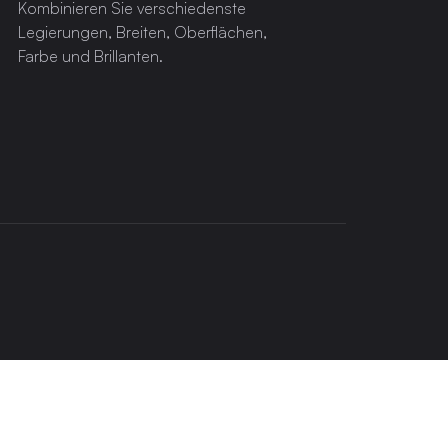
Kombinieren Sie verschiedenste
Legierungen, Breiten, Oberflächen,
Farbe und Brillanten.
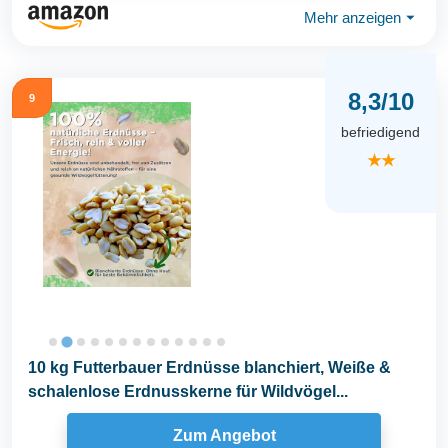
Mehr anzeigen
⏷
8,3/10
9
befriedigend
★★
10 kg Futterbauer Erdnüsse blanchiert, Weiße &
schalenlose Erdnusskerne für Wildvögel...
Zum Angebot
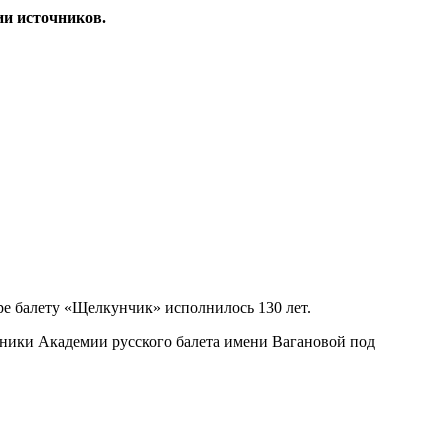
ии источников.
е балету «Щелкунчик» исполнилось 130 лет.
еники Академии русского балета имени Вагановой под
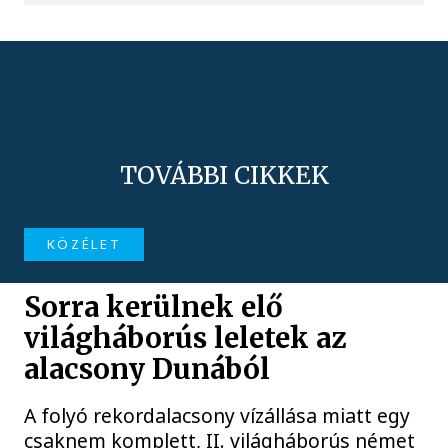
TOVÁBBI CIKKEK
KÖZÉLET
Sorra kerülnek elő
világháborús leletek az
alacsony Dunából
A folyó rekordalacsony vízállása miatt egy
csaknem komplett, II. világháborús német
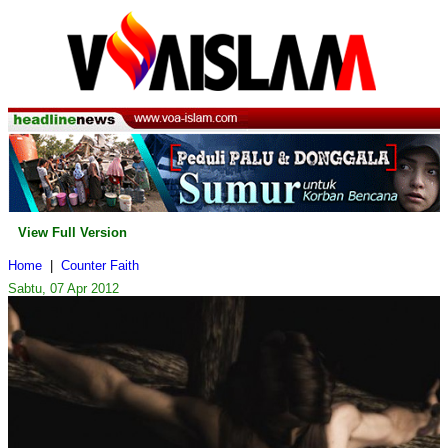
View Full Version
Home
|
Counter Faith
Sabtu, 07 Apr 2012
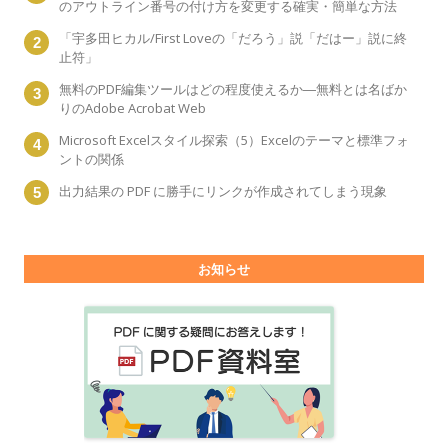
のアウトライン番号の付け方を変更する確実・簡単な方法
「宇多田ヒカル/First Loveの「だろう」説「だはー」説に終
止符」
無料のPDF編集ツールはどの程度使えるか―無料とは名ばか
りのAdobe Acrobat Web
Microsoft Excelスタイル探索（5）Excelのテーマと標準フォ
ントの関係
出力結果の PDF に勝手にリンクが作成されてしまう現象
お知らせ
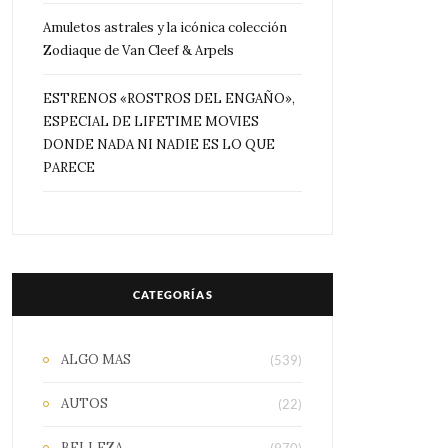
Amuletos astrales y la icónica colección
Zodiaque de Van Cleef & Arpels
ESTRENOS «ROSTROS DEL ENGAÑO»,
ESPECIAL DE LIFETIME MOVIES
DONDE NADA NI NADIE ES LO QUE
PARECE
CATEGORÍAS
ALGO MAS
(539)
AUTOS
(22)
BELLEZA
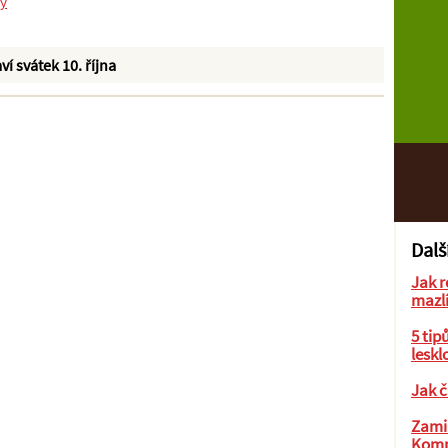
ky
ví svátek 10. října
Dalš
Jak r
mazl
5 tip
leskl
Jak č
Zamil
Komp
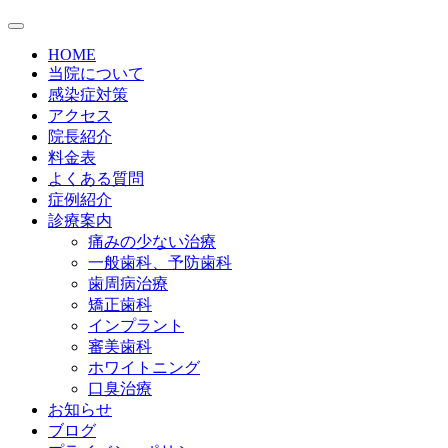
HOME
当院について
感染症対策
アクセス
院長紹介
料金表
よくある質問
症例紹介
診療案内
痛みの少ない治療
一般歯科、予防歯科
歯周病治療
矯正歯科
インプラント
審美歯科
ホワイトニング
口臭治療
お知らせ
ブログ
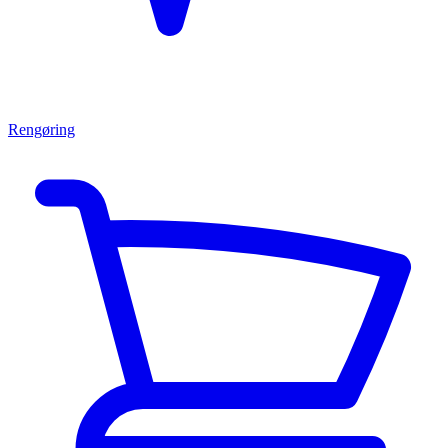
Rengøring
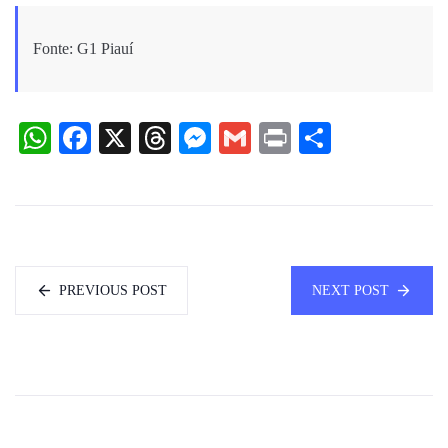
Fonte: G1 Piauí
WhatsApp
Facebook
X
Threads
Messenger
Gmail
Print
Share
PREVIOUS POST
NEXT POST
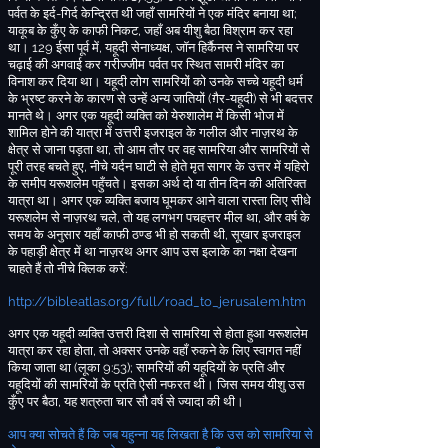
पर्वत
के इर्द
-
गिर्द केन्द्रित थी जहाँ सामरियों ने एक मंदिर बनाया था
;
याकूब के कुँए के काफी निकट
,
जहाँ अब यीशु बैठा विश्राम कर रहा
था।
129
ईसा पूर्व में
,
यहूदी
सेनाध्यक्ष
,
जॉन हिर्कैनस
ने सामरिया पर
चढ़ाई की अगवाई कर
गरीज्जीम
पर्वत
पर स्थित सामरी मंदिर का
विनाश कर दिया था
। यहूदी लोग सामरियों को उनके सच्चे यहूदी धर्म
के भ्रष्ट करने के कारण से उन्हें अन्य जातियों
(
ग़ैर
-
यहूदी
)
से भी बदत्तर
मानते थे। अगर एक यहूदी व्यक्ति को
येरुशालेम में किसी भोज में
शामिल होने
की यात्रा में उत्तरी इजराइल के गलील और नाज़रथ
के
क्षेत्र से जाना
पड़ता था
,
तो आम तौर पर वह सामरिया और सामरियों से
पूरी तरह बचते हुए
,
नीचे यर्दन घाटी से होते
मृत सागर के उत्तर में
यहिरो
के समीप यरूशलेम पहुँचते
। इसका अर्थ दो या तीन दिन की अतिरिक्त
यात्रा था। अगर एक व्यक्ति बजाय घूमकर आने वाला रास्ता लिए सीधे
यरूशलेम से नाज़रथ चले
,
तो यह लगभग पचहत्तर मील था
,
और वर्ष के
समय के अनुसार यहाँ काफी ठण्ड भी हो सकती थी
,
सूखार
इजराइल
के पहाड़ी क्षेत्र में था
नाज़रथ
अगर आप उस इलाके का नक्षा देखना
चाहते हैं तो नीचे क्लिक करें
:
http://bibleatlas.org/full/road_to_jerusalem.htm
अगर एक यहूदी व्यक्ति उत्तरी दिशा से सामरिया से होता हुआ यरूशलेम
यात्रा कर रहा होता
,
तो अक्सर उनके वहाँ रुकने के लिए स्वागत नहीं
किया जाता था
(
लूका
9:53);
सामरियों की यहूदियों के प्रति और
यहूदियों की सामरियों के प्रति ऐसी नफरत थी
।
जिस समय यीशु उस
कुँए पर बैठा
,
यह शत्रुता चार सौ वर्ष से ज्यादा की थी
।
आप क्या सोचते हैं कि जब यहुन्ना यह लिखता है कि
उस को सामरिया से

⁂

» PROBLEM DESCRIPTION
Your task is to transcribe all of the records precisely, with no images included.

» TASK RESPONSE
Kombinieren Sie verschiedenste
Legierungen, Breiten, Oberflächen,
Farbe und Brillanten.
Mehr anzeigen
⏷
8,3/10
9
befriedigend
★★
10 kg Futterbauer Erdnüsse blanchiert, Weiße &
schalenlose Erdnusskerne für Wildvögel...
Zum Angebot
ии источников.
е балету «Щелкунчик» исполнилось 130 лет.
еники Академии русского балета имени Вагановой под
TOVÁBBI CIKKEK
KÖZÉLET
Sorra kerülnek elő
világháborús leletek az
alacsony Dunából
A folyó rekordalacsony vízállása miatt egy
csaknem komplett, II. világháborús német
View Full Version
Home
|
Counter Faith
Sabtu, 07 Apr 2012
のアウトライン番号の付け方を変更する確実・簡単な方法
「宇多田ヒカル/First Loveの「だろう」説「だはー」説に終
止符」
無料のPDF編集ツールはどの程度使えるか―無料とは名ばか
りのAdobe Acrobat Web
Microsoft Excelスタイル探索（5）Excelのテーマと標準フォ
ントの関係
出力結果の PDF に勝手にリンクが作成されてしまう現象
お知らせ
Amuletos astrales y la icónica colección
Zodiaque de Van Cleef & Arpels
ESTRENOS «ROSTROS DEL ENGAÑO»,
ESPECIAL DE LIFETIME MOVIES
DONDE NADA NI NADIE ES LO QUE
PARECE
CATEGORÍAS
ALGO MAS
(539)
AUTOS
(22)
BELLEZA
ky
ví svátek 10. října
Dalš
Jak r
mazl
5 tip
leskl
Jak č
Zamil
Komp
HOME
当院について
感染症対策
アクセス
院長紹介
料金表
よくある質問
症例紹介
診療案内
痛みの少ない治療
一般歯科、予防歯科
歯周病治療
矯正歯科
インプラント
審美歯科
ホワイトニング
口臭治療
お知らせ
ブログ
Rengøring
Fonte: G1 Piauí
WhatsApp
Facebook
X
Threads
Messenger
Gmail
Print
Share
PREVIOUS POST
NEXT POST
पर्वत
के इर्द
-
गिर्द केन्द्रित थी जहाँ सामरियों ने एक मंदिर बनाया था
;
याकूब के कुँए के काफी निकट
,
जहाँ अब यीशु बैठा विश्राम कर रहा
था।
129
ईसा पूर्व में
,
यहूदी
सेनाध्यक्ष
,
जॉन हिर्कैनस
ने सामरिया पर
चढ़ाई की अगवाई कर
गरीज्जीम
पर्वत
पर स्थित सामरी मंदिर का
विनाश कर दिया था
। यहूदी लोग सामरियों को उनके सच्चे यहूदी धर्म
के भ्रष्ट करने के कारण से उन्हें अन्य जातियों
(
ग़ैर
-
यहूदी
)
से भी बदत्तर
मानते थे। अगर एक यहूदी व्यक्ति को
येरुशालेम में किसी भोज में
शामिल होने
की यात्रा में उत्तरी इजराइल के गलील और नाज़रथ
के
क्षेत्र से जाना
पड़ता था
,
तो आम तौर पर वह सामरिया और सामरियों से
पूरी तरह बचते हुए
,
नीचे यर्दन घाटी से होते
मृत सागर के उत्तर में
यहिरो
के समीप यरूशलेम पहुँचते
। इसका अर्थ दो या तीन दिन की अतिरिक्त
यात्रा था। अगर एक व्यक्ति बजाय घूमकर आने वाला रास्ता लिए सीधे
यरूशलेम से नाज़रथ चले
,
तो यह लगभग पचहत्तर मील था
,
और वर्ष के
समय के अनुसार यहाँ काफी ठण्ड भी हो सकती थी
,
सूखार
इजराइल
के पहाड़ी क्षेत्र में था
नाज़रथ
अगर आप उस इलाके का नक्षा देखना
चाहते हैं तो नीचे क्लिक करें
:
http://bibleatlas.org/full/road_to_jerusalem.htm
अगर एक यहूदी व्यक्ति उत्तरी दिशा से सामरिया से होता हुआ यरूशलेम
यात्रा कर रहा होता
,
तो अक्सर उनके वहाँ रुकने के लिए स्वागत नहीं
किया जाता था
(
लूका
9:53);
सामरियों की यहूदियों के प्रति और
यहूदियों की सामरियों के प्रति ऐसी नफरत थी
।
जिस समय यीशु उस
कुँए पर बैठा
,
यह शत्रुता चार सौ वर्ष से ज्यादा की थी
।
आप क्या सोचते हैं कि जब यहुन्ना यह लिखता है कि
उस को सामरिया से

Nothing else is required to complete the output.